À Monsieur le Premier ministre grec, par Olivier Hofman

Billet invité.

Monsieur le Premier ministre,

À vous, au Peuple grec, je tiens à affirmer non seulement ma solidarité et ma profonde sympathie, mais aussi ma plus sincère affection.

Hors quelques sites et journaux spécialisés, nous assistons au quotidien à une profonde désinformation à propos du traitement scandaleux et inhumain qui vous est fait.

Est-il question de finance et d’économie ? Non. Il est question de barbarie. Elle est la même que celle que nous, Nations dites civilisées, avons fait subir aux Nations et Peuples colonisés de par le monde, barbarie que nous maintenons aujourd’hui encore.

Il n’est pas que les armes que nous exportons au nom de la croissance pour imposer cette tyrannie. Est aussi la désinformation savamment entretenue, désinformation qui dit aussi l’intensité de la guerre qui est faite à nos propres Nations et Peuples. Omniprésente et sciemment acceptée par la plupart des partis politiques européens, elle dit aussi combien l’inhumanité n’a pas besoin de frontières pour se projeter.

Voici quelques jours, le Premier ministre belge à l’incommensurable arrogance, osait affirmer à votre endroit que « la récréation est terminée ». Certainement ce triste sire a-t-il fréquenté l’école. Aussi sûrement qu’il n’eut jamais à subir la pauvreté et la misère qui peut en découler. Dans quelle cour de récréation les enfants, vos enfants, nos enfants, jouent-ils à contracter le VIH ? Dans quelle cour de récréation les enseignants se contentent-ils de la multiplication des conduites à risque et de suicide trop souvent réussis ? Ce 24 juin est en Belgique un jour de sinistre mémoire en laquelle, dit-on, les enfants comptent particulièrement.

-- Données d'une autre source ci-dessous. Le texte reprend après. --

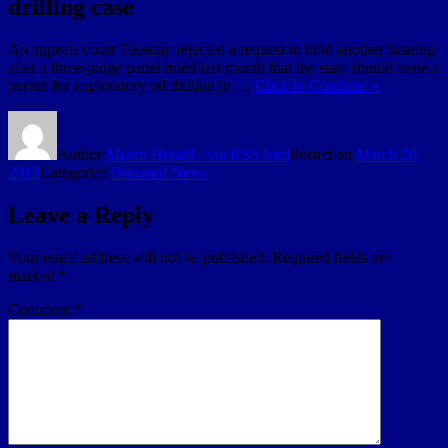
drilling case
An appeals court Tuesday rejected a request to hold another hearing
after a three-judge panel ruled last month that the state should issue a
permit for exploratory oil drilling in …
Click to Continue »
Author
Miami Herald - via RSS feed
Posted on
March 20,
2019
Categories
Broward News
Leave a Reply
Your email address will not be published.
Required fields are
marked
*
Comment
*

Nous, parents, adultes, personnes âgées, sommes ces enfants que d’autoproclamées élites n’ont jamais cherché à protéger. Enfants nous sommes, non par l’insouciance et la joie de vivre que les enfants sont en droit de manifester, mais bien par le biais d’une infantilisation permanente. Enfants nous sommes car notre parole n’est ni entendue, ni acceptée. Nos rêves, nos désirs, nos besoins, tout cela ne compte pas.

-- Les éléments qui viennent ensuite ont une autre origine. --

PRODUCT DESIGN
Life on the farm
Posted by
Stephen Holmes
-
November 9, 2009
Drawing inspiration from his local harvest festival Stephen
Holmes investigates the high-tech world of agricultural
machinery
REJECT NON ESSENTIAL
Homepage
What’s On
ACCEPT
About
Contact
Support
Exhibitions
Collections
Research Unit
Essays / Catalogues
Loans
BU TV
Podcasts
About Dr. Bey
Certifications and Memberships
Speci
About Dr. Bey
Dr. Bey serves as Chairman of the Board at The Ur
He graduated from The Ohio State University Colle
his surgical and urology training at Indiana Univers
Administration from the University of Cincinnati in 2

Privés de devenir, nous devrions nous gonfler d’orgueil d’avoir pour grandes sœurs et grands frères les hommes et femmes qui en Grèce luttent et luttent aussi avec la sensibilité et la poésie nécessaires à une démocratie réelle. Il semble malheureusement que nous ayons largement abandonné cette idée.

Comme au sein de cette économie dite réelle largement soutenue de manière artificielle en laquelle nombre d’ouvriers et ouvrières ne produisent plus mais surveillent des robots, nous acceptons de surveiller nos prochains et de répondre aux appels à la délation. Au nom d’une solidarité qui maintient une majorité d’entre nous sous le seuil de pauvreté, nous acceptons sans nous rebeller autrement que dans l’ordre et une dignité bafouée d’être placés sous une surveillance accrue qui, dit-on, n’a lieu que dans les états policiers. Il suffit à de sinistres marionnettistes d’agiter le spectre de la bête immonde pour nous voir accepter le fascisme souriant de la finance et de l’économie.

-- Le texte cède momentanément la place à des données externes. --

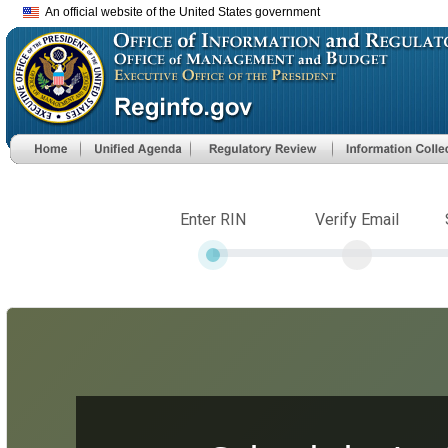
An official website of the United States government
Enter RIN
Verify Email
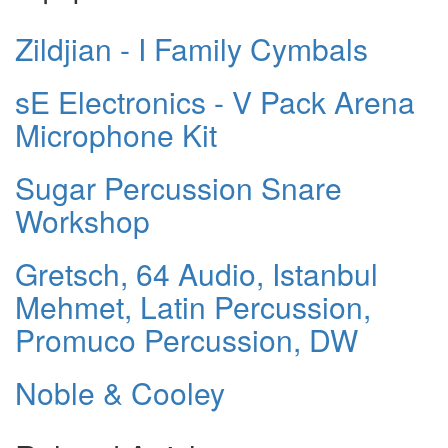
Zildjian - I Family Cymbals
sE Electronics - V Pack Arena
Microphone Kit
Sugar Percussion Snare
Workshop
Gretsch, 64 Audio, Istanbul
Mehmet, Latin Percussion,
Promuco Percussion, DW
Noble & Cooley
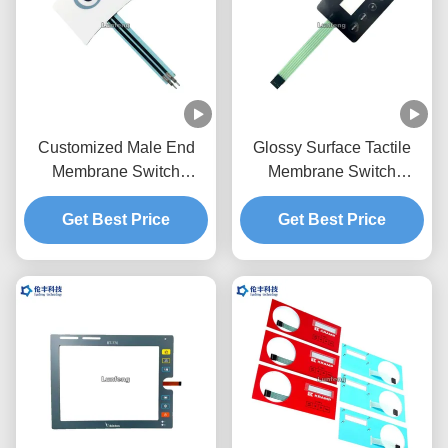
Customized Male End
Glossy Surface Tactile
Membrane Switch
Membrane Switch
Keypad OEM Service
Overlay Transparent LCD
Get Best Price
One Button
Get Best Price
Window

Accepter est peut-être un grand mot. Il n’en dit pas moins à quel point de déshumanisation nous en sommes aujourd’hui. N’être pas attentifs aux maux qui touchent les nôtres n’est certainement pas une nouveauté. Mais nous avons franchi un cap supplémentaire en n’étant plus capables d’entendre notre propre souffrance. Domptés par la culpabilité que font naître tant de messages schizophréniques – la Belgique est plus riche que jamais, faisons la chasse aux personnes au chômage et aux migrants ! -, nous ne sommes plus attentifs à nos propres personnes.

Je ne vous dirai pas ici, Monsieur le Premier ministre, que ce que le Peuple grec subit n’est pas exercé en mon nom. Cela serait insultant tant pour votre Nation que pour le fabuleux héritage qu’elle donna au monde, un héritage d’autant plus extraordinaire qu’il fut adressé à un monde libre de l’accepter.

Aussi, je ne puis, Monsieur, que vous prier de recevoir non seulement l’expression de ma plus grande sympathie et d’une solidarité sans faille, mais surtout celle de mon affection la plus sincère.